WASHINGTON — U.S. manufacturing got off to a weak start this year as motor vehicle output tumbled in January, but a rebound in factory activity in New York state this month suggested any setback would be temporary.
In a further sign the sluggish economic recovery remains on track, consumers were a bit more upbeat early this month even as they paid more for gasoline and saw an increase in taxes reduce their paychecks, other data on Friday showed.
“The economy is on a slowly improving course and it’s got enough headwinds that we are going to see some volatility in these month-by-month numbers,” said Jerry Webman, chief economist at OppenheimerFunds in New York.
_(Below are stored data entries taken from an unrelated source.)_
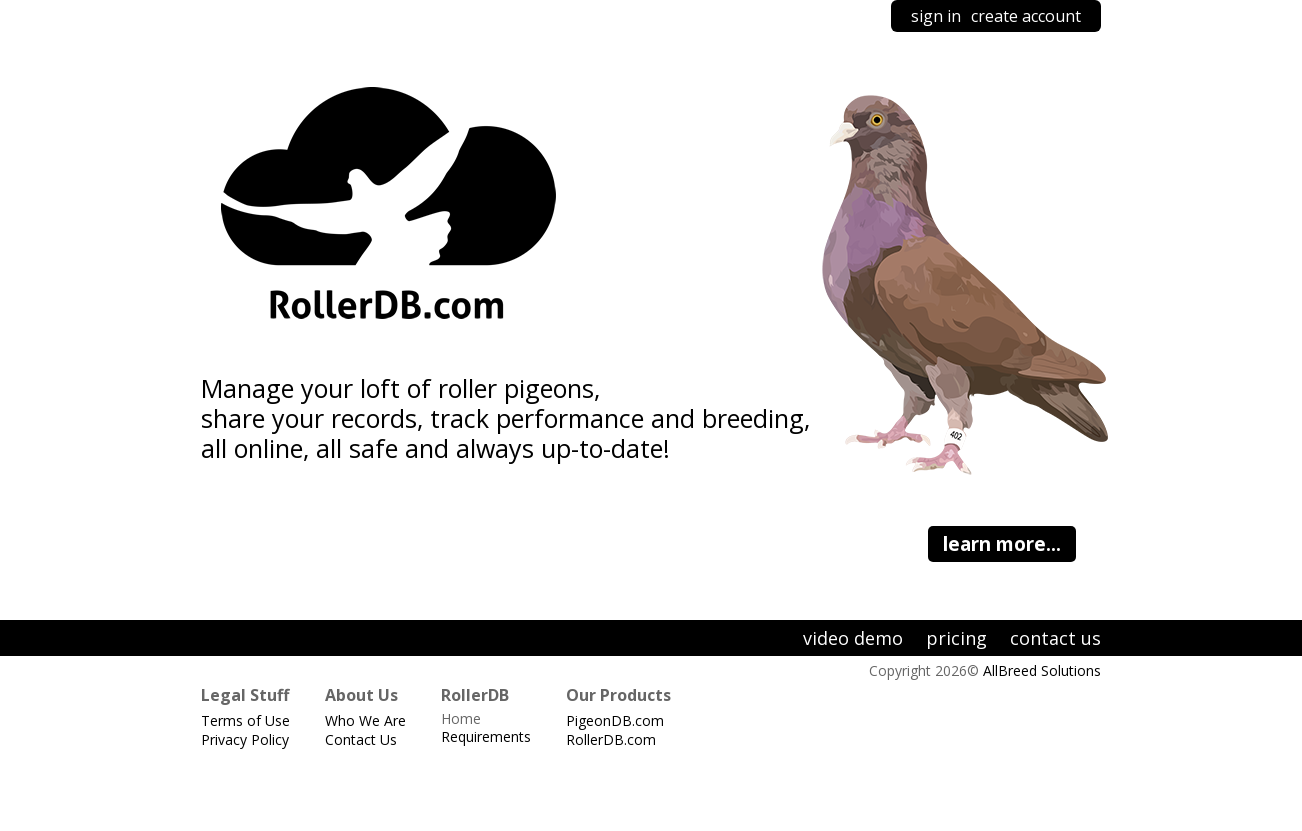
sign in (936, 16)
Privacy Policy (245, 739)
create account (1026, 16)
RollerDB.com (611, 739)
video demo (853, 638)
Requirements (486, 736)
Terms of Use (245, 720)
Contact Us (361, 739)
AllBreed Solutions (1042, 670)
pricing (956, 638)
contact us (1055, 638)
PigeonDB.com (615, 720)
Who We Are (365, 720)
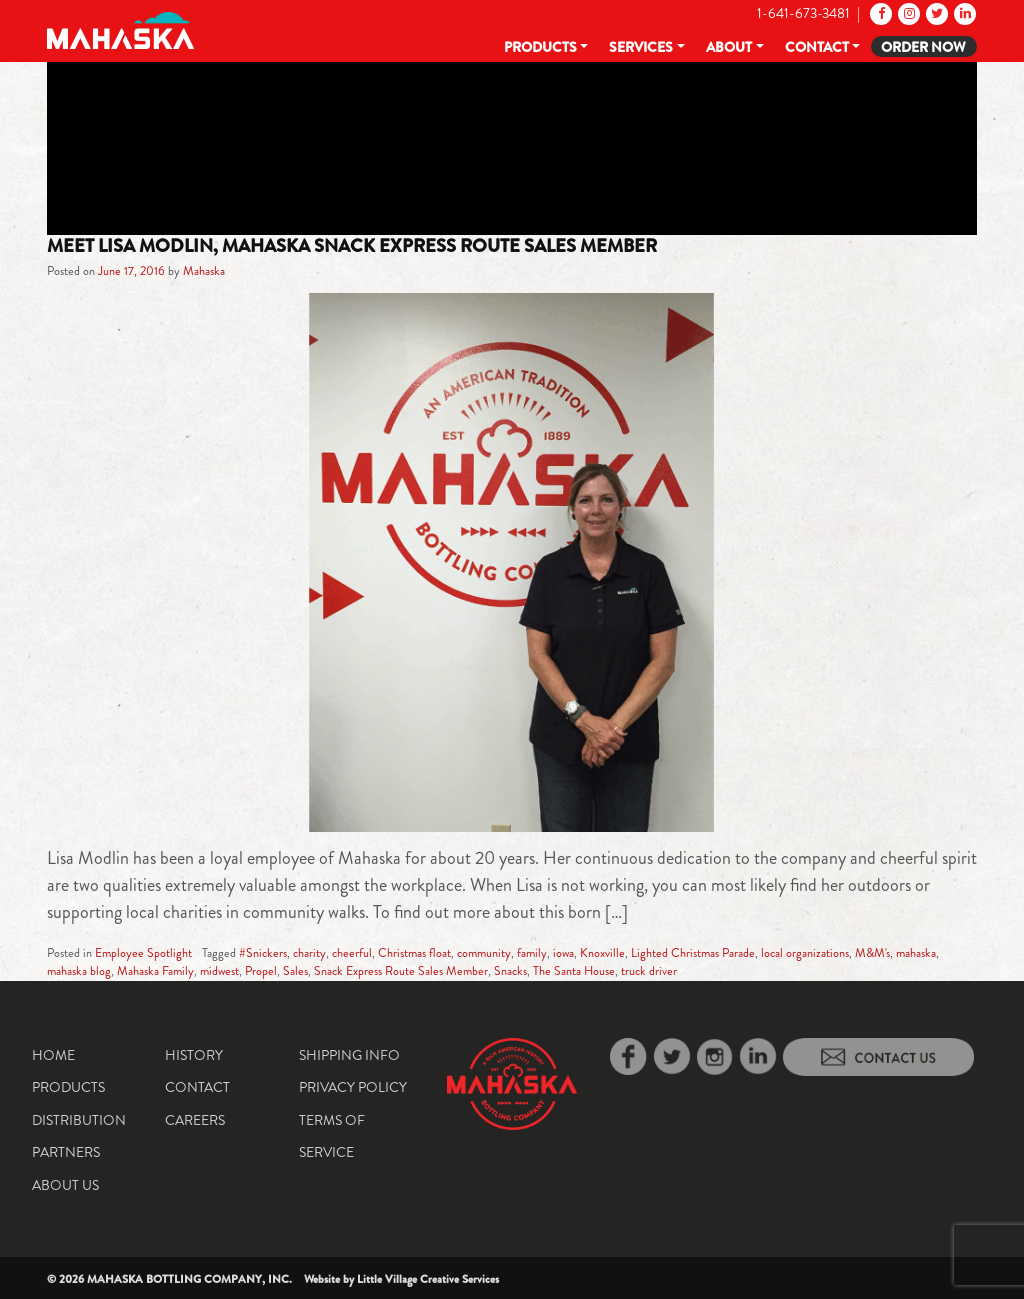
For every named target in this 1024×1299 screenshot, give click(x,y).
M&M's (872, 953)
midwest (219, 971)
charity (309, 953)
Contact (817, 47)
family (532, 953)
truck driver (649, 971)
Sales (295, 971)
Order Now (923, 47)
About (729, 47)
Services (641, 47)
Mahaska (204, 271)
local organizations (805, 953)
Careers (195, 1120)
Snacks (510, 971)
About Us (65, 1185)
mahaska (916, 953)
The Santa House (574, 971)
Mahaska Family (155, 971)
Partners (66, 1152)
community (484, 953)
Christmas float (414, 953)
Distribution (79, 1120)
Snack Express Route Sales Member (401, 971)
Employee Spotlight (143, 953)
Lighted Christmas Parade (693, 953)
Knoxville (602, 953)
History (194, 1055)
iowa (563, 953)
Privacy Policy (353, 1087)
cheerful (352, 953)
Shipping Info (349, 1055)
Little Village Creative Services (428, 1279)
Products (540, 47)
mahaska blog (79, 971)
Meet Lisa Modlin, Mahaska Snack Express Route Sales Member (352, 246)
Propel (261, 971)
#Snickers (263, 953)
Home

Manufacturing output fell 0.4 percent last month, the Federal Reserve said. But production in November and December was much stronger than previously thought and the 3.2 percent drop in auto output — the largest since August — followed two solid months, suggesting it was just a temporary pause.
“Given that most of the weakness was due to the give-back in motor vehicle production after the 11 percent surge in activity during the last two months of last year, we expect this retreat in industrial output to be temporary,” said Millan Mulraine, senior economist at TD Securities in New York.
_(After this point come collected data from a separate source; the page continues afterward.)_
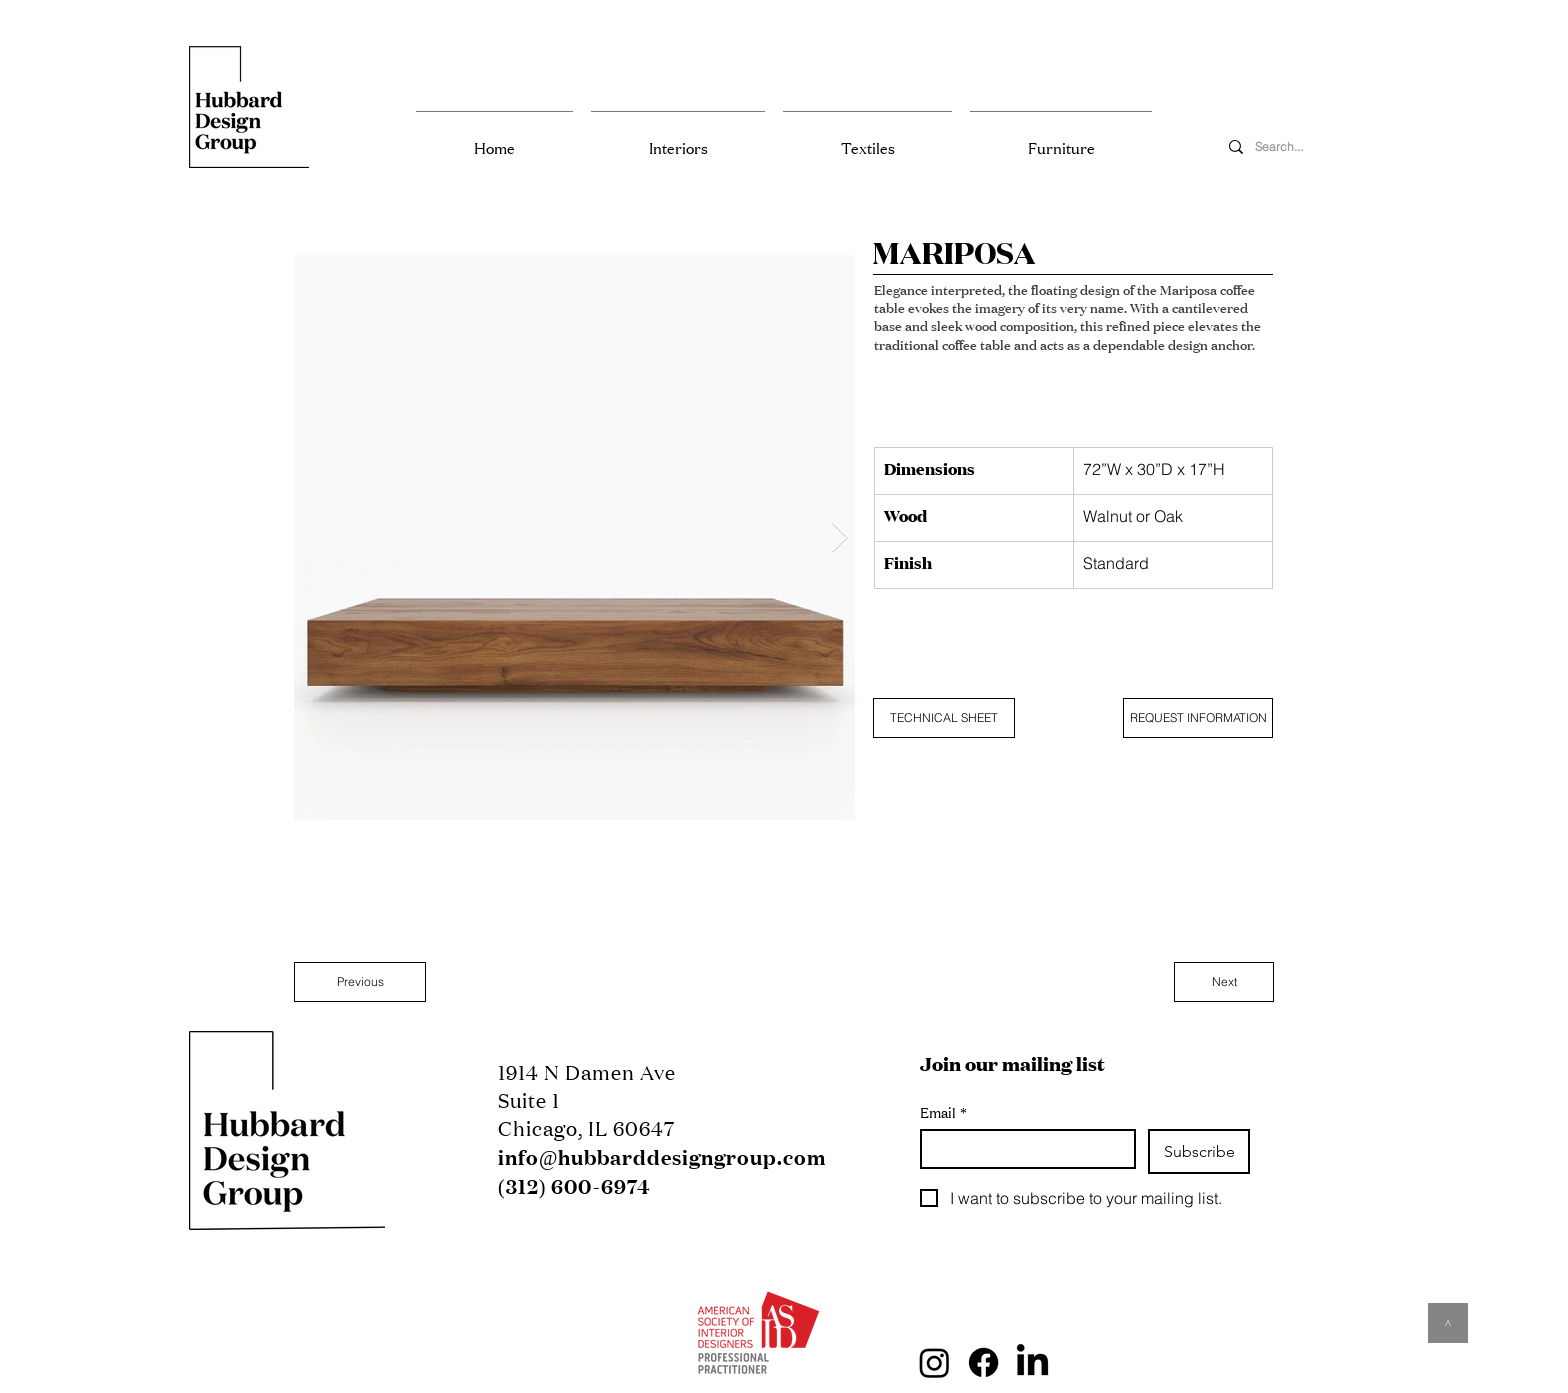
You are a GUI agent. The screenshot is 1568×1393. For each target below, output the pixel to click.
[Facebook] (983, 1362)
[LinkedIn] (1032, 1362)
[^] (1448, 1323)
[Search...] (1298, 147)
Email (943, 1112)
In a separate report, the New York Federal Reserve Bank said its “Empire State” general business conditions index, which gauges factory activity in the state, rose to 10.0 from -7.8 the month before. February’s index showed the first growth in the sector since July and the best performance since May 2012.
The rebound was driven by new orders, which hit their highest level since May 2011. Economists said the pick-up in activity likely reflected recovery from Superstorm Sandy, which
struck the East Coast in late October.
“What we are seeing in manufacturing is that growth that had been leading the economy is now roughly keeping pace with the overall economy and that’s likely to remain the case through
2013,” said Gus Faucher, senior economist at PNC Financial Services Group in Pittsburgh.
CONSUMER SENTIMENT PERKS UP
Separately, the Thomson Reuters/University of Michigan index of consumer sentiment rose to 76.3 in early February from 73.8 in January.
Households drew comfort from steady job gains, which together with rising home and stock prices should help offset a recent increase in payroll taxes and underpin consumer spending.
“Consumers are getting over the fact that their paychecks are a little smaller since the beginning of the year due to the sunset of the payroll tax holiday,” said Thomas Simons, an economist at Jefferies & Co. in New York.
“This offers some encouragement that consumption will recover following a weak month in January.”
The fairly upbeat sentiment data helped to lift the dollar against the yen, but stocks on Wall Street were little moved, consolidating after a rally that saw the Standard & Poor’s 500 index rise nearly 7 percent so far this year.
PAYING TO STAY WARM
Last month’s weakness in manufacturing contributed to pushing overall industrial production down 0.1 percent.
Production at the nation’s mines fell 1.0 percent, but cold weather boosted utilities production by 3.5 percent. The need for Americans to spend more money on utilities in January should support consumer spending this quarter.
Forecasting firm Macroeconomic Advisers raised their first-quarter growth estimate by a tenth of a percentage point to a 2.5 percent annual rate, which would be a nice step up after a dismally weak fourth quarter.